[Smithsonian Open Access] (https://www.si.edu/openaccess), allows us to download, share, and reuse millions of the Smithsonian’s images and data from across the Smithsonian’s 19 museums, nine research centers, libraries, archives, and the National Zoo.

This notebook tries to introduce how to explore the repository and create a CSV dataset.

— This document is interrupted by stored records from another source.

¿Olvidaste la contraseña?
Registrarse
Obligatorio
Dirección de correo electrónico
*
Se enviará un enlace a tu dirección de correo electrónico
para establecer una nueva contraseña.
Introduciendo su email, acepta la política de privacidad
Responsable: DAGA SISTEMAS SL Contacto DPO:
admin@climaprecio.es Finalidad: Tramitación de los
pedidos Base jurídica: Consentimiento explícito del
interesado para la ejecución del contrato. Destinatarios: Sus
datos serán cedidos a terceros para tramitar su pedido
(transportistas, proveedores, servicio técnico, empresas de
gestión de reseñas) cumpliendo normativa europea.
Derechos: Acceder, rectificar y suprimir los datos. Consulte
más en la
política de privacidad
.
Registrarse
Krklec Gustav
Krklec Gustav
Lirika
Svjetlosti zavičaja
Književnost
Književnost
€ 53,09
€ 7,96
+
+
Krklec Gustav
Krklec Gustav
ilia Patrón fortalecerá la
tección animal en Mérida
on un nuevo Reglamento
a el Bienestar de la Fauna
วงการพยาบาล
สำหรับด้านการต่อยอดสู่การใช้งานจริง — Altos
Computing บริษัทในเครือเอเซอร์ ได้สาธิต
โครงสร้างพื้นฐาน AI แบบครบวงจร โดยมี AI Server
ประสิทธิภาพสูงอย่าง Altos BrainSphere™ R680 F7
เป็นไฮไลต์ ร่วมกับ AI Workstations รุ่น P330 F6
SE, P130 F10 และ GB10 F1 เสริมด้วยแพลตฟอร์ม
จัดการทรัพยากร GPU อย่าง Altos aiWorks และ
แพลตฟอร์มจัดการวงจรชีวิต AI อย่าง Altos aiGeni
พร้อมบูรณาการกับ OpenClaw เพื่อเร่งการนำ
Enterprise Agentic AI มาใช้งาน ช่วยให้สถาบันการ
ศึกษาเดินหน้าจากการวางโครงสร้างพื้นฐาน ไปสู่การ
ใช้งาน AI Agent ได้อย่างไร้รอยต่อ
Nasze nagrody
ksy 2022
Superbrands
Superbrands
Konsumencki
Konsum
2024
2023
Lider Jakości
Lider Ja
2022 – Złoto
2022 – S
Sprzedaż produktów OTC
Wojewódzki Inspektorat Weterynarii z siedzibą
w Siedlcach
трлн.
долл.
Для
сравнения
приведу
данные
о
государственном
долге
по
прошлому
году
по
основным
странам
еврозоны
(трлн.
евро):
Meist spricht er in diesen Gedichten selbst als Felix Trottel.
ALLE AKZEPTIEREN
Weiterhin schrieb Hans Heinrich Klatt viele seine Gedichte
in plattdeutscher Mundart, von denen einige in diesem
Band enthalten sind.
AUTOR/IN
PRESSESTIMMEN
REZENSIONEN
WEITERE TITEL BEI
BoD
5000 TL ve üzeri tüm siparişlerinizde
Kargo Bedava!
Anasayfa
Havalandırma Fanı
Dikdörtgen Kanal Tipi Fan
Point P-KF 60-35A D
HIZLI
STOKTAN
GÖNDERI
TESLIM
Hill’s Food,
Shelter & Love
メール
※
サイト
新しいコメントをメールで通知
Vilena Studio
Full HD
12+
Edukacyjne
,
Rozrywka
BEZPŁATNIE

The Open Access API requires an API key to access the endpoints. Please register with https://api.data.gov/signup/ to get a key.

## Setting up things

In [171]:
import requests, csv
import json
import pandas as pd

## Global configuration 

In this section, we can add our api_key, the text that we want to use to search and retrieve the elements, and the number of records to retrieve.

In [180]:
api_key = 'add_your_api_kry' # add your own api_key
q = 'theodore roosevelt' # querystring
rows = '100' # number of records to retrieve

## Accesssing Smithsonian repository
Please visit https://edan.si.edu/openaccess/apidocs/#api-search-search for more information.

In [191]:
url = 'https://api.si.edu/openaccess/api/v1.0/search'
r = requests.get(url, params = {'q': q, 'start':'0', 'rows': rows, 'api_key': api_key })
print(r.url)
response = r.text

https://api.si.edu/openaccess/api/v1.0/search?q=theodore+roosevelt&start=0&rows=100&api_key=L20kTDAWj35bazo1Zhwx8wN5Ua0zKmhHz8PtIacX


### Creating a csv file

In [192]:
csv_out = csv.writer(open('si_records.csv', 'w'), delimiter = ',', quotechar = '"', quoting = csv.QUOTE_MINIMAL)
csv_out.writerow(['title', 'date', 'media_usage', 'data_source', 'dimensions', 'sitter', 'type', 'medium', 'artist', 'link'])

78

### Reading the results and retrieving the metadata

In [183]:
results = json.loads(response)

for r in results['response']['rows']:
    print(r['id'] + ' ' +  r['title'])
    
    # getting the identifiers of the records to access the IIIF manifests
    try:
        for i in range(len(r['content']['descriptiveNonRepeating']['online_media']['media'])):
            idsId = r['content']['descriptiveNonRepeating']['online_media']['media'][i]['idsId']
            print(idsId)

            # retrieving the manifest
            iiifUrl = 'https://ids.si.edu/ids/manifest/' + idsId
            iiifItemResponse = requests.get(iiifUrl)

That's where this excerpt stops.